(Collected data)
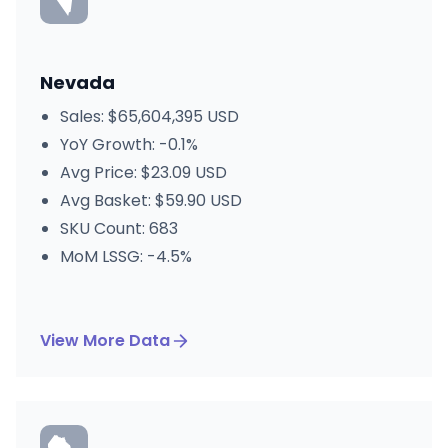
Nevada
Sales: $65,604,395 USD
YoY Growth: -0.1%
Avg Price: $23.09 USD
Avg Basket: $59.90 USD
SKU Count: 683
MoM LSSG: -4.5%
View More Data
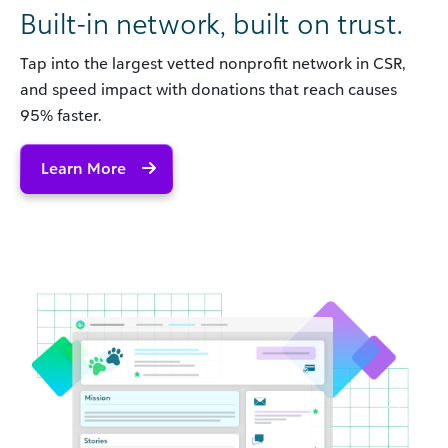
Built-in network, built on trust.
Tap into the largest vetted nonprofit network in CSR,
and speed impact with donations that reach causes
95% faster.
Learn More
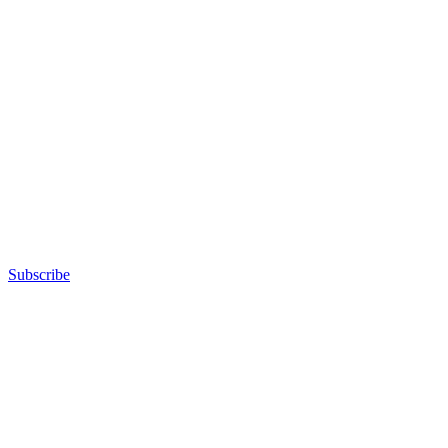
Subscribe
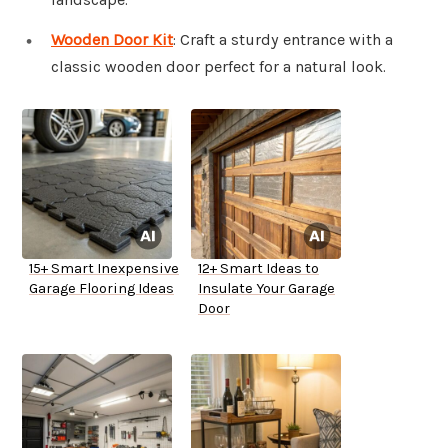
Wooden Door Kit
: Craft a sturdy entrance with a
classic wooden door perfect for a natural look.
15+ Smart Inexpensive
12+ Smart Ideas to
Garage Flooring Ideas
Insulate Your Garage
Door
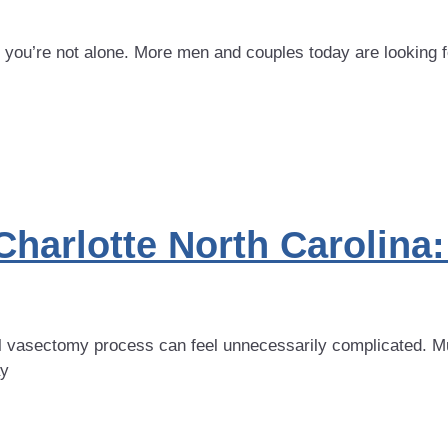
, you’re not alone. More men and couples today are looking f
Charlotte North Carolin
al vasectomy process can feel unnecessarily complicated. Mu
ay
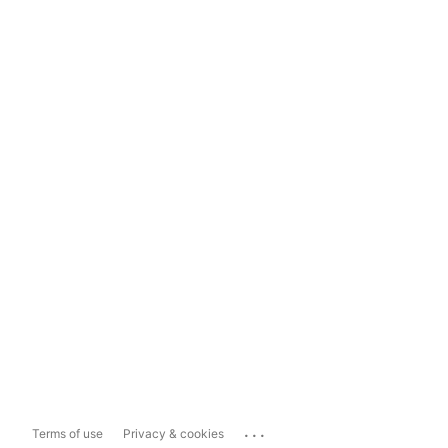
...
Terms of use
Privacy & cookies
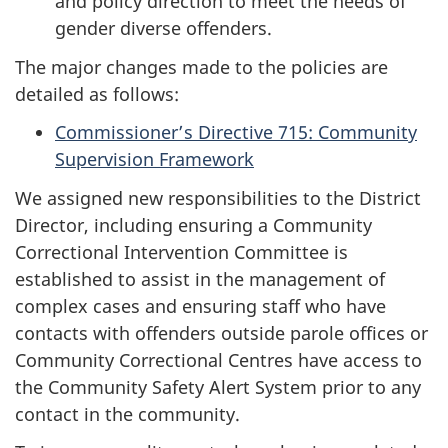
and policy direction to meet the needs of
gender diverse offenders.
The major changes made to the policies are
detailed as follows:
Commissioner’s Directive 715: Community
Supervision Framework
We assigned new responsibilities to the District
Director, including ensuring a Community
Correctional Intervention Committee is
established to assist in the management of
complex cases and ensuring staff who have
contacts with offenders outside parole offices or
Community Correctional Centres have access to
the Community Safety Alert System prior to any
contact in the community.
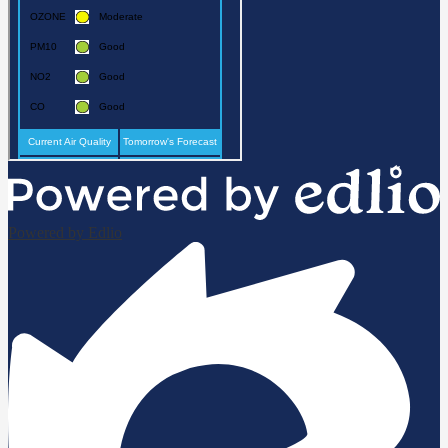
Powered by Edlio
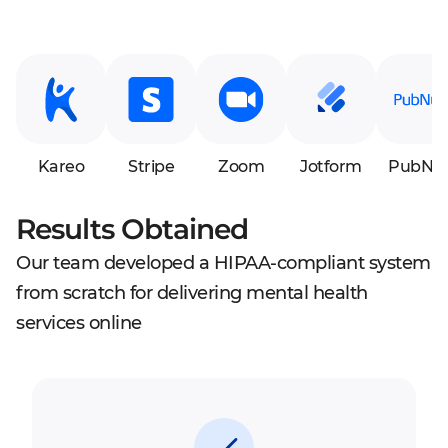
Kareo
Stripe
Zoom
Jotform
PubNu
Results Obtained
Our team developed a HIPAA-compliant system
from scratch for delivering mental health
services online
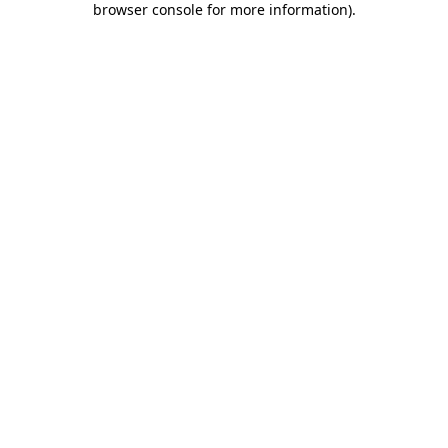
browser console for more information)
.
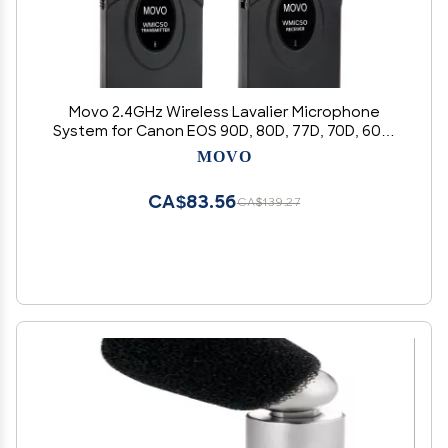
Movo 2.4GHz Wireless Lavalier Microphone
System for Canon EOS 90D, 80D, 77D, 70D, 60D,
7D, 6D, 5D, 1D, R10, R6, R7, R5, R3 Digital Rebel SL3,
MOVO
SL2, SL1, T8i, T7i, T6i, DSLR Cameras
CA$83.56
CA$139.27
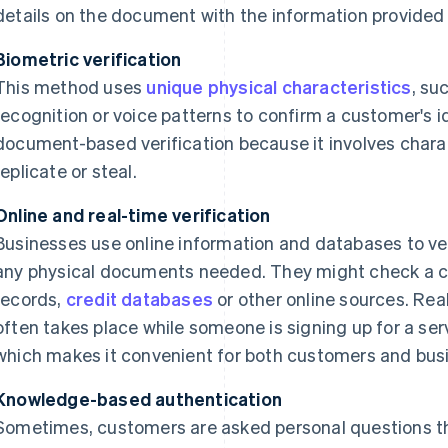
details on the document with the information provided
Biometric verification
This method uses
unique physical characteristics
, su
recognition or voice patterns to confirm a customer's id
document-based verification because it involves charact
replicate or steal.
Online and real-time verification
Businesses use online information and databases to veri
any physical documents needed. They might check a cu
records,
credit databases
or other online sources. Real-
often takes place while someone is signing up for a ser
which makes it convenient for both customers and bus
Knowledge-based authentication
Sometimes, customers are asked personal questions th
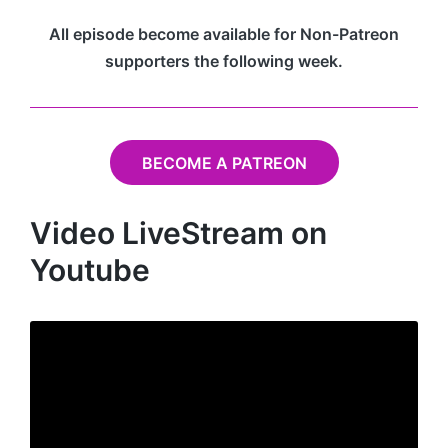
All episode become available for Non-Patreon
supporters the following week.
BECOME A PATREON
Video LiveStream on
Youtube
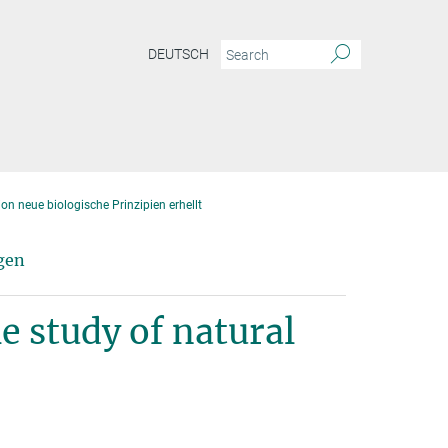
DEUTSCH
on neue biologische Prinzipien erhellt
gen
e study of natural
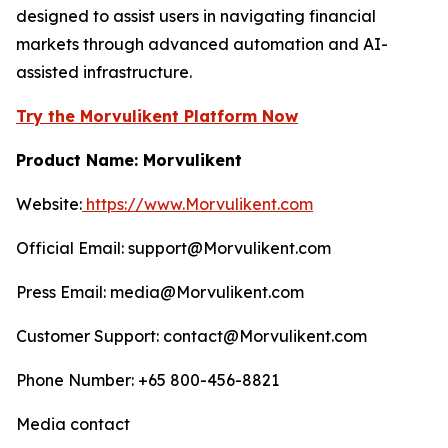
designed to assist users in navigating financial
markets through advanced automation and AI-
assisted infrastructure.
Try the Morvulikent Platform Now
Product Name: Morvulikent
Website:
https://www.Morvulikent.com
Official Email: support@Morvulikent.com
Press Email: media@Morvulikent.com
Customer Support: contact@Morvulikent.com
Phone Number: +65 800-456-8821
Media contact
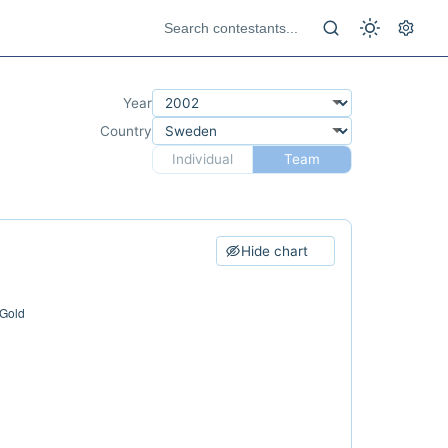
Year
Country
Individual
Team
Hide chart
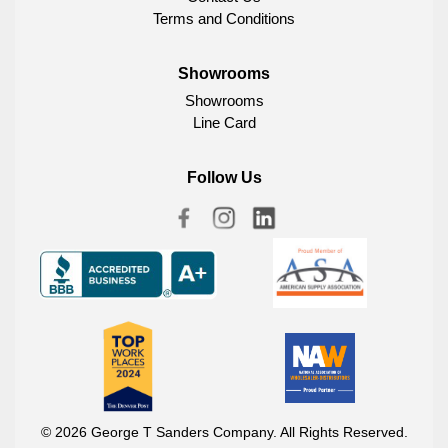
Terms and Conditions
Showrooms
Showrooms
Line Card
Follow Us
© 2026 George T Sanders Company. All Rights Reserved.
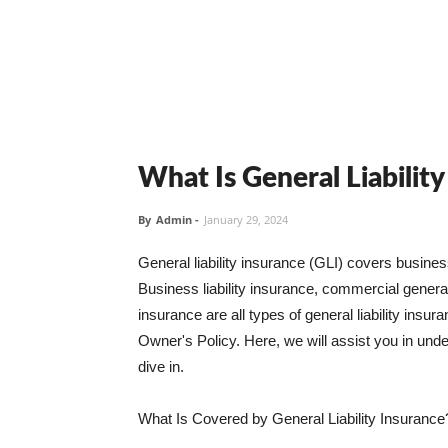
What Is General Liabilit
By
Admin
-
January 29, 2024
General liability insurance (GLI) covers busine
Business liability insurance, commercial general 
insurance are all types of general liability ins
Owner's Policy. Here, we will assist you in unders
dive in.
What Is Covered by General Liability Insurance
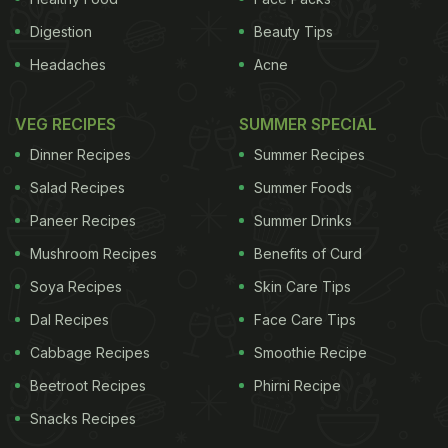
Digestion
Beauty Tips
Headaches
Acne
VEG RECIPES
SUMMER SPECIAL
Dinner Recipes
Summer Recipes
Salad Recipes
Summer Foods
Paneer Recipes
Summer Drinks
Mushroom Recipes
Benefits of Curd
Soya Recipes
Skin Care Tips
Dal Recipes
Face Care Tips
Cabbage Recipes
Smoothie Recipe
Beetroot Recipes
Phirni Recipe
Snacks Recipes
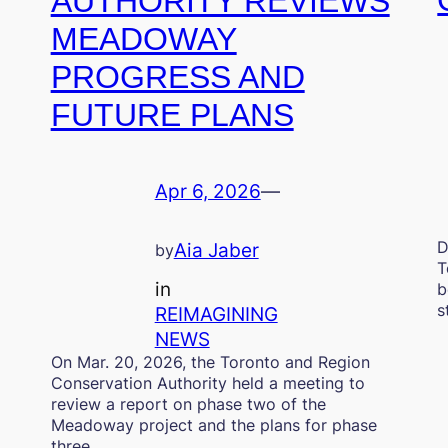
AUTHORITY REVIEWS
MEADOWAY
PROGRESS AND
FUTURE PLANS
Apr 6, 2026
—
D
Aia Jaber
by
T
in
b
s
REIMAGINING
NEWS
On Mar. 20, 2026, the Toronto and Region
Conservation Authority held a meeting to
review a report on phase two of the
Meadoway project and the plans for phase
three.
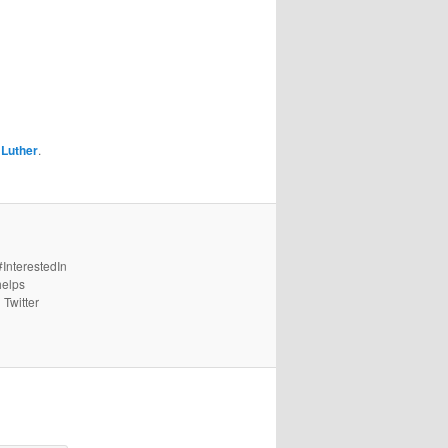
 Luther
.
#InterestedIn
helps
 Twitter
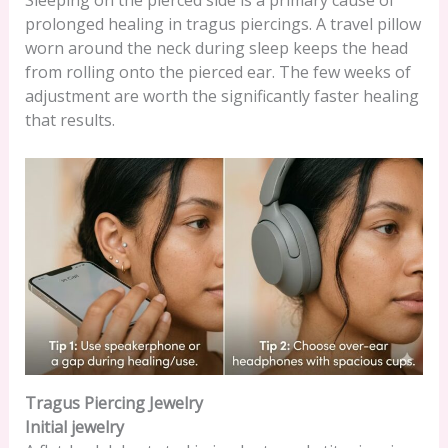
Sleeping on the pierced side is a primary cause of
prolonged healing in tragus piercings. A travel pillow
worn around the neck during sleep keeps the head
from rolling onto the pierced ear. The few weeks of
adjustment are worth the significantly faster healing
that results.
Tragus Piercing Jewelry
Initial jewelry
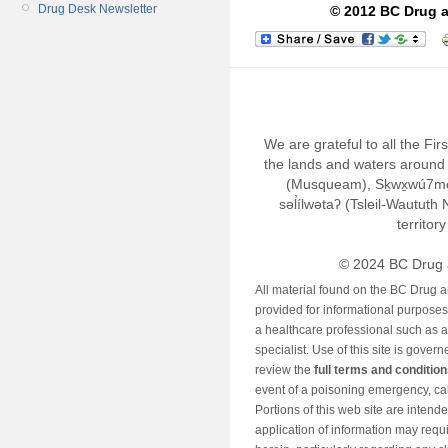
Drug Desk Newsletter
© 2012 BC Drug a
We are grateful to all the Fi
the lands and waters around 
(Musqueam), Sḵwx̱wú7m
səl̓ílwətaʔ (Tsleil-Wautut
territor
© 2024 BC Drug 
All material found on the BC Drug 
provided for informational purposes o
a healthcare professional such as a
specialist. Use of this site is gover
review the
full terms and conditio
event of a poisoning emergency, cal
Portions of this web site are intend
application of information may requ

◆ Task description
Strip out the pictures and quote the remaining data word for word.

◆ Response to this task
Nevada
Sales: $65,604,395 USD
YoY Growth: -0.1%
Avg Price: $23.09 USD
Avg Basket: $59.90 USD
SKU Count: 683
MoM LSSG: -4.5%
View More Data
Built-in network, built on trust.
Tap into the largest vetted nonprofit network in CSR,
and speed impact with donations that reach causes
95% faster.
Learn More
Subscribe
Wooden Door Kit
: Craft a sturdy entrance with a
classic wooden door perfect for a natural look.
15+ Smart Inexpensive
12+ Smart Ideas to
Garage Flooring Ideas
Insulate Your Garage
Door
, you’re not alone. More men and couples today are looking f
Charlotte North Carolin
al vasectomy process can feel unnecessarily complicated. Mu
ay
...
Terms of use
Privacy & cookies
and policy direction to meet the needs of
gender diverse offenders.
The major changes made to the policies are
detailed as follows:
Commissioner’s Directive 715: Community
Supervision Framework
We assigned new responsibilities to the District
Director, including ensuring a Community
Correctional Intervention Committee is
established to assist in the management of
complex cases and ensuring staff who have
contacts with offenders outside parole offices or
Community Correctional Centres have access to
the Community Safety Alert System prior to any
contact in the community.
Powered by Edlio
Kareo
Stripe
Zoom
Jotform
PubNu
Results Obtained
Our team developed a HIPAA-compliant system
from scratch for delivering mental health
services online
browser console for more information)
.
Movo 2.4GHz Wireless Lavalier Microphone
System for Canon EOS 90D, 80D, 77D, 70D, 60D,
7D, 6D, 5D, 1D, R10, R6, R7, R5, R3 Digital Rebel SL3,
MOVO
SL2, SL1, T8i, T7i, T6i, DSLR Cameras
CA$83.56
CA$139.27
details on the document with the information provided
Biometric verification
This method uses
unique physical characteristics
, su
recognition or voice patterns to confirm a customer's id
document-based verification because it involves charact
replicate or steal.
Online and real-time verification
Businesses use online information and databases to veri
any physical documents needed. They might check a cu
records,
credit databases
or other online sources. Real-
often takes place while someone is signing up for a ser
which makes it convenient for both customers and bus
Knowledge-based authentication
Sometimes, customers are asked personal questions th
All episode become available for Non-Patreon
supporters the following week.
BECOME A PATREON
Video LiveStream on
Youtube
DEUTSCH
on neue biologische Prinzipien erhellt
gen
e study of natural
designed to assist users in navigating financial
markets through advanced automation and AI-
assisted infrastructure.
Try the Morvulikent Platform Now
Product Name: Morvulikent
Website:
https://www.Morvulikent.com
Official Email: support@Morvulikent.com
Press Email: media@Morvulikent.com
Customer Support: contact@Morvulikent.com
Phone Number: +65 800-456-8821
Media contact
Year
Country
Individual
Team
Hide chart
Terms and Conditions
Showrooms
Showrooms
Line Card
Follow Us
© 2026 George T Sanders Company. All Rights Reserved.
What Is General Liabilit
By
Admin
-
January 29, 2024
General liability insurance (GLI) covers busine
Business liability insurance, commercial general 
insurance are all types of general liability ins
Owner's Policy. Here, we will assist you in unders
dive in.
What Is Covered by General Liability Insurance
Digestion
Beauty Tips
Headaches
Acne
VEG RECIPES
SUMMER SPECIAL
Dinner Recipes
Summer Recipes
Salad Recipes
Summer Foods
Paneer Recipes
Summer Drinks
Mushroom Recipes
Benefits of Curd
Soya Recipes
Skin Care Tips
Dal Recipes
Face Care Tips
Cabbage Recipes
Smoothie Recipe
Beetroot Recipes
Phirni Recipe
Snacks Recipes
AUTHORITY REVIEWS
MEADOWAY
PROGRESS AND
FUTURE PLANS
Apr 6, 2026
—
D
Aia Jaber
by
T
in
b
s
REIMAGINING
NEWS
On Mar. 20, 2026, the Toronto and Region
Conservation Authority held a meeting to
review a report on phase two of the
Meadoway project and the plans for phase
three.
 Luther
.
#InterestedIn
helps
 Twitter
Sleeping on the pierced side is a primary cause of
prolonged healing in tragus piercings. A travel pillow
worn around the neck during sleep keeps the head
from rolling onto the pierced ear. The few weeks of
adjustment are worth the significantly faster healing
that results.
Tragus Piercing Jewelry
Initial jewelry
Drug Desk Newsletter
© 2012 BC Drug a
We are grateful to all the Fi
the lands and waters around 
(Musqueam), Sḵwx̱wú7m
səl̓ílwətaʔ (Tsleil-Wautut
territor
© 2024 BC Drug 
All material found on the BC Drug 
provided for informational purposes o
a healthcare professional such as a
specialist. Use of this site is gover
review the
full terms and conditio
event of a poisoning emergency, cal
Portions of this web site are intend
application of information may requ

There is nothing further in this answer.